- What the task asks:
Write out all the entries word for word and omit any pictures.

Stored data:
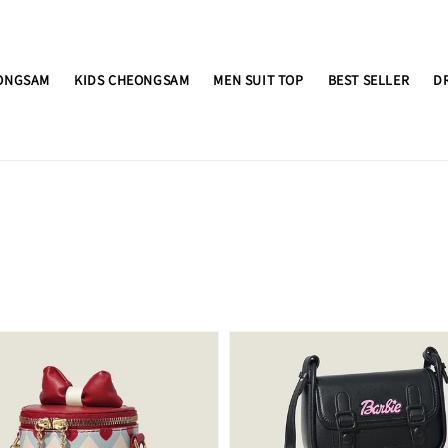
ONGSAM
KIDS CHEONGSAM
MEN SUIT TOP
BEST SELLER
D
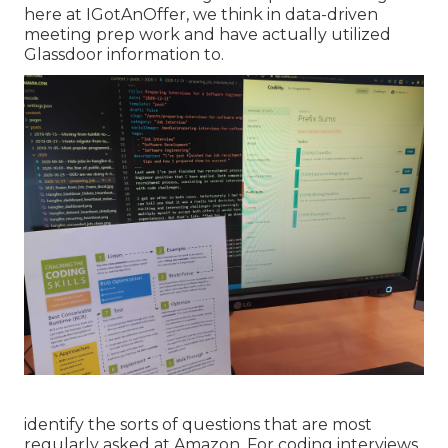
here at IGotAnOffer, we think in data-driven
meeting prep work and have actually utilized
Glassdoor information to.
identify the sorts of questions that are most
regularly asked at Amazon. For coding interviews,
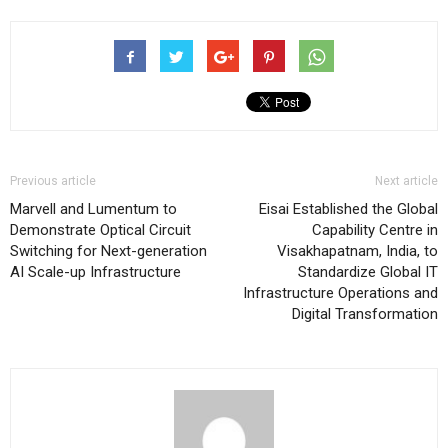
Previous article
Next article
Marvell and Lumentum to
Eisai Established the Global
Demonstrate Optical Circuit
Capability Centre in
Switching for Next-generation
Visakhapatnam, India, to
AI Scale-up Infrastructure
Standardize Global IT
Infrastructure Operations and
Digital Transformation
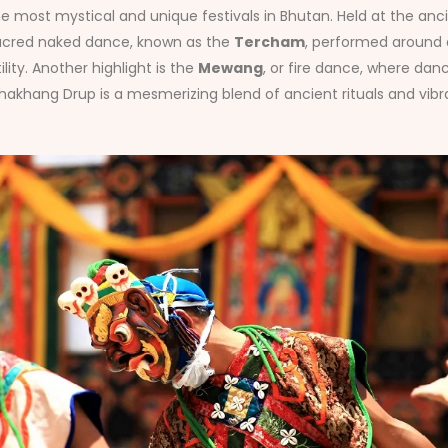
he most mystical and unique festivals in Bhutan. Held at the a
 sacred naked dance, known as the
Tercham
, performed around a
lity. Another highlight is the
Mewang
, or fire dance, where dan
khang Drup is a mesmerizing blend of ancient rituals and vibran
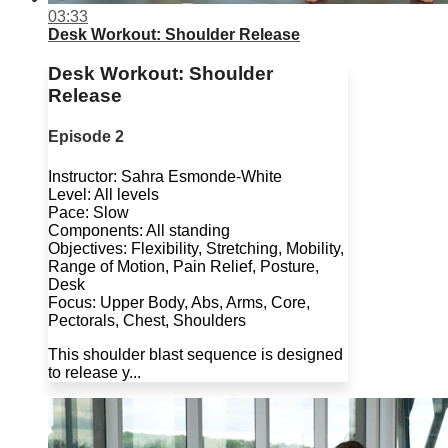
03:33
Desk Workout: Shoulder Release
Desk Workout: Shoulder
Release
Episode 2
Instructor: Sahra Esmonde-White
Level: All levels
Pace: Slow
Components: All standing
Objectives: Flexibility, Stretching, Mobility,
Range of Motion, Pain Relief, Posture,
Desk
Focus: Upper Body, Abs, Arms, Core,
Pectorals, Chest, Shoulders
This shoulder blast sequence is designed
to release y...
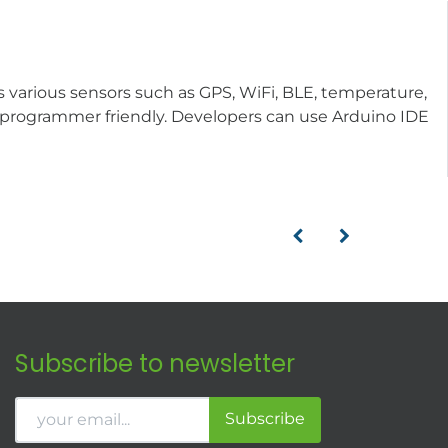
various sensors such as GPS, WiFi, BLE, temperature,
is programmer friendly. Developers can use Arduino IDE
Subscribe to newsletter
Subscribe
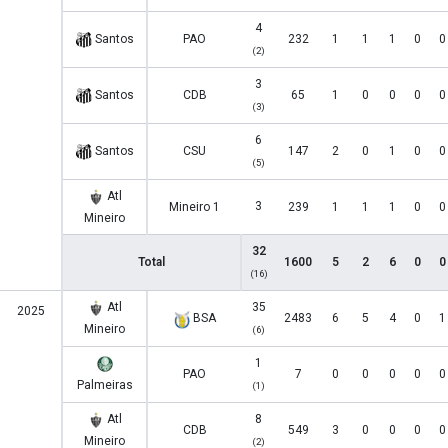
4
Santos
PAO
232
1
1
1
0
0
(2)
3
Santos
CDB
65
1
0
0
0
0
(3)
6
Santos
CSU
147
2
0
1
0
0
(5)
Atl
3
Mineiro 1
239
1
1
1
0
0
Mineiro
32
Total
1600
5
2
6
0
0
(16)
Atl
35
2025
BSA
2483
6
5
4
0
1
Mineiro
(6)
1
PAO
7
0
0
0
0
0
Palmeiras
(1)
Atl
8
CDB
549
3
0
0
0
0
Mineiro
(2)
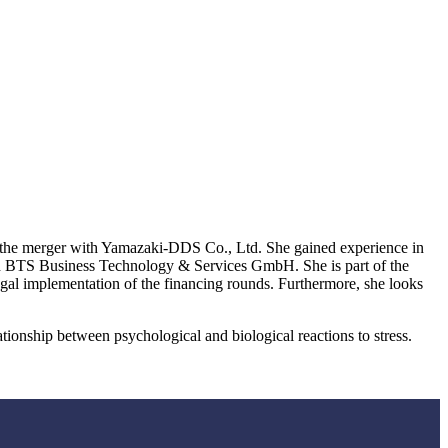
 the merger with Yamazaki-DDS Co., Ltd. She gained experience in
nd BTS Business Technology & Services GmbH. She is part of the
al implementation of the financing rounds. Furthermore, she looks
tionship between psychological and biological reactions to stress.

- Response for this exercise:
ONGSAM
KIDS CHEONGSAM
MEN SUIT TOP
BEST SELLER
D
here at IGotAnOffer, we think in data-driven
meeting prep work and have actually utilized
Glassdoor information to.
identify the sorts of questions that are most
regularly asked at Amazon. For coding interviews,
Previous article
Next article
Marvell and Lumentum to
Eisai Established the Global
Demonstrate Optical Circuit
Capability Centre in
Switching for Next-generation
Visakhapatnam, India, to
AI Scale-up Infrastructure
Standardize Global IT
Infrastructure Operations and
Digital Transformation
he most mystical and unique festivals in Bhutan. Held at the a
 sacred naked dance, known as the
Tercham
, performed around a
lity. Another highlight is the
Mewang
, or fire dance, where dan
khang Drup is a mesmerizing blend of ancient rituals and vibran
03:33
Desk Workout: Shoulder Release
Desk Workout: Shoulder
Release
Episode 2
Instructor: Sahra Esmonde-White
Level: All levels
Pace: Slow
Components: All standing
Objectives: Flexibility, Stretching, Mobility,
Range of Motion, Pain Relief, Posture,
Desk
Focus: Upper Body, Abs, Arms, Core,
Pectorals, Chest, Shoulders
This shoulder blast sequence is designed
to release y...
various sensors such as GPS, WiFi, BLE, temperature,
is programmer friendly. Developers can use Arduino IDE
Subscribe to newsletter
Subscribe
4
Santos
PAO
232
1
1
1
0
0
(2)
3
Santos
CDB
65
1
0
0
0
0
(3)
6
Santos
CSU
147
2
0
1
0
0
(5)
Atl
3
Mineiro 1
239
1
1
1
0
0
Mineiro
32
Total
1600
5
2
6
0
0
(16)
Atl
35
2025
BSA
2483
6
5
4
0
1
Mineiro
(6)
1
PAO
7
0
0
0
0
0
Palmeiras
(1)
Atl
8
CDB
549
3
0
0
0
0
Mineiro
(2)
 the merger with Yamazaki-DDS Co., Ltd. She gained experience in
nd BTS Business Technology & Services GmbH. She is part of the
al implementation of the financing rounds. Furthermore, she looks
tionship between psychological and biological reactions to stress.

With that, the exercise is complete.